• _Exercise description_
Please repeat, precisely as written, only the lines from the one containing "2022-23 Men's Basketball" through the last line of the records below, pictures omitted.

(Collected data)
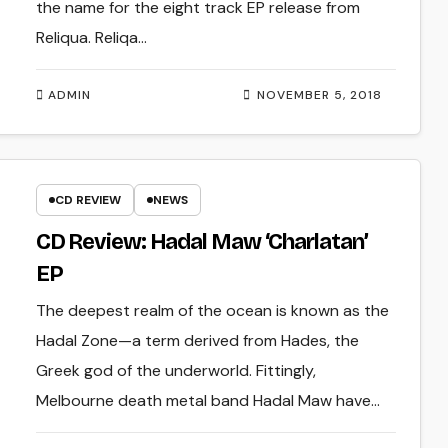
the name for the eight track EP release from
Reliqua. Reliqa…
ADMIN
NOVEMBER 5, 2018
CD REVIEW
NEWS
CD Review: Hadal Maw ‘Charlatan’
EP
The deepest realm of the ocean is known as the
Hadal Zone—a term derived from Hades, the
Greek god of the underworld. Fittingly,
Melbourne death metal band Hadal Maw have…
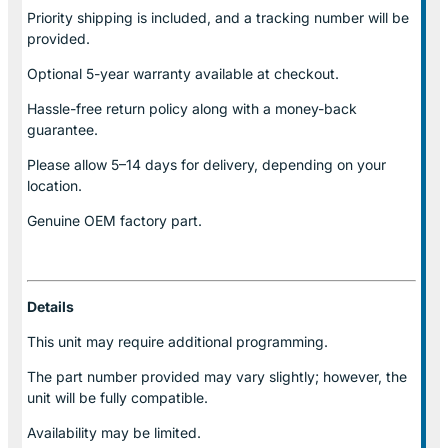
Priority shipping is included, and a tracking number will be
provided.
Optional
5-year warranty
available at checkout.
Hassle-free return policy along with a money-back
guarantee.
Please allow
5–14 days for delivery
, depending on your
location.
Genuine
OEM factory part.
Details
This unit may require additional programming.
The part number provided may vary slightly; however, the
unit will be fully compatible.
Availability may be limited.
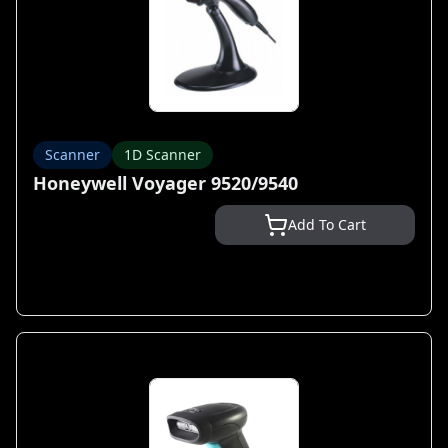
Scanner
1D Scanner
Honeywell Voyager 9520/9540
Add To Cart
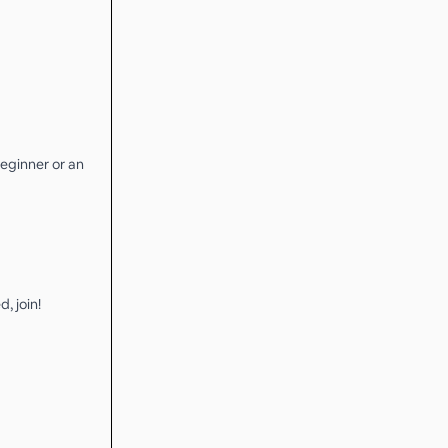
eginner or an
, join!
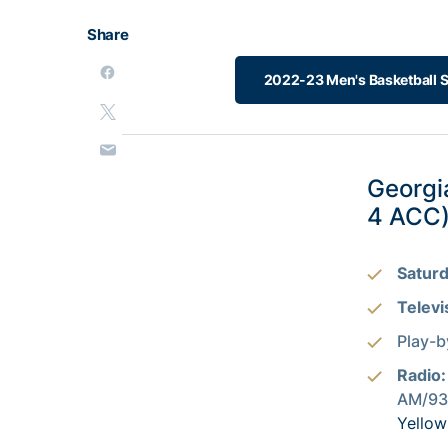
Share
2022-23 Men's Basketball 
Georgi
4 ACC
Saturd
Televi
Play-b
Radio
AM/93.
Yellow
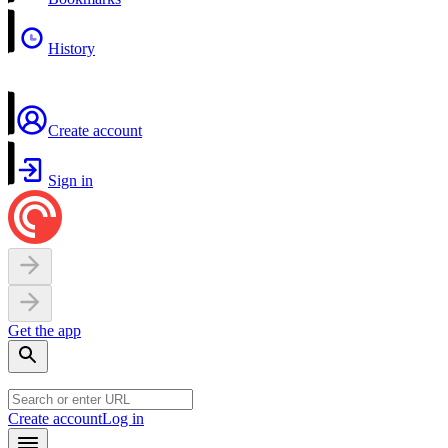
History
Create account
Sign in
Get the app
Create account
Log in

• _Exercise answer_
2022-23 Men's Basketball 
Georgi
4 ACC
Saturd
Televi
Play-b
Radio
AM/93.
Yellow
History
Create account
Sign in
Get the app
Create account
Log in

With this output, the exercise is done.